Problem details
Output exactly what appears from the line containing "Terms & Conditions (303, 2517)" to the end of the data below, and nothing more.

Source data

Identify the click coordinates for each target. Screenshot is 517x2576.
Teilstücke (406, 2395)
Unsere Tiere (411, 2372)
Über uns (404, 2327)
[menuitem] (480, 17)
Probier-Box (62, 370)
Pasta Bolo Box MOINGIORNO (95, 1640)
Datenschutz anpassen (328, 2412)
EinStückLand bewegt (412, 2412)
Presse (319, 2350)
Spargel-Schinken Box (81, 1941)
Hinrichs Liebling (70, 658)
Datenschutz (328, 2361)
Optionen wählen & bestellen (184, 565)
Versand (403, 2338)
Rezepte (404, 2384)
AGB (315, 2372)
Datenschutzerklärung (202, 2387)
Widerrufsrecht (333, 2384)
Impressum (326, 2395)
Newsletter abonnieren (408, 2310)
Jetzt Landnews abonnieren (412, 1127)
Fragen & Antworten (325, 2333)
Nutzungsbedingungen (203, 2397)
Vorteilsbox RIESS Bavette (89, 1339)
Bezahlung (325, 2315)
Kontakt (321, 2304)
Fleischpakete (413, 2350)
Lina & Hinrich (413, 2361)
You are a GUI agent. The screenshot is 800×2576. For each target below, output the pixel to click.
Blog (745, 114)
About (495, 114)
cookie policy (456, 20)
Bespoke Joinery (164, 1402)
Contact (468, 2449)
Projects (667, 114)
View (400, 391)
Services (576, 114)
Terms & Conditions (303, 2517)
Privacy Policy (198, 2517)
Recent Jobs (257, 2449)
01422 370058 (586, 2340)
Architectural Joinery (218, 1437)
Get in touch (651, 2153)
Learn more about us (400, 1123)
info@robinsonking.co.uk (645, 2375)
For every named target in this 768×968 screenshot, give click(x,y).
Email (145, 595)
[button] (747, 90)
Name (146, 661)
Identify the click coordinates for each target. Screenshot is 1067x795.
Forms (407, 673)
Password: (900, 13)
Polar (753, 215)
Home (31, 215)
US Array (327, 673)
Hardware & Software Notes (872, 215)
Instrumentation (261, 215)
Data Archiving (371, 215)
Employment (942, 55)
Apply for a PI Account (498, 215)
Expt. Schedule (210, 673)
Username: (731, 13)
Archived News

Exercise result
Terms & Conditions (303, 2517)
Privacy Policy (198, 2517)
Recent Jobs (257, 2449)
01422 370058 (586, 2340)
Architectural Joinery (218, 1437)
Get in touch (651, 2153)
Learn more about us (400, 1123)
info@robinsonking.co.uk (645, 2375)
For every named target in this 768×968 screenshot, give click(x,y).
Email (145, 595)
[button] (747, 90)
Name (146, 661)
Identify the click coordinates for each target. Screenshot is 1067x795.
Forms (407, 673)
Password: (900, 13)
Polar (753, 215)
Home (31, 215)
US Array (327, 673)
Hardware & Software Notes (872, 215)
Instrumentation (261, 215)
Data Archiving (371, 215)
Employment (942, 55)
Apply for a PI Account (498, 215)
Expt. Schedule (210, 673)
Username: (731, 13)
Archived News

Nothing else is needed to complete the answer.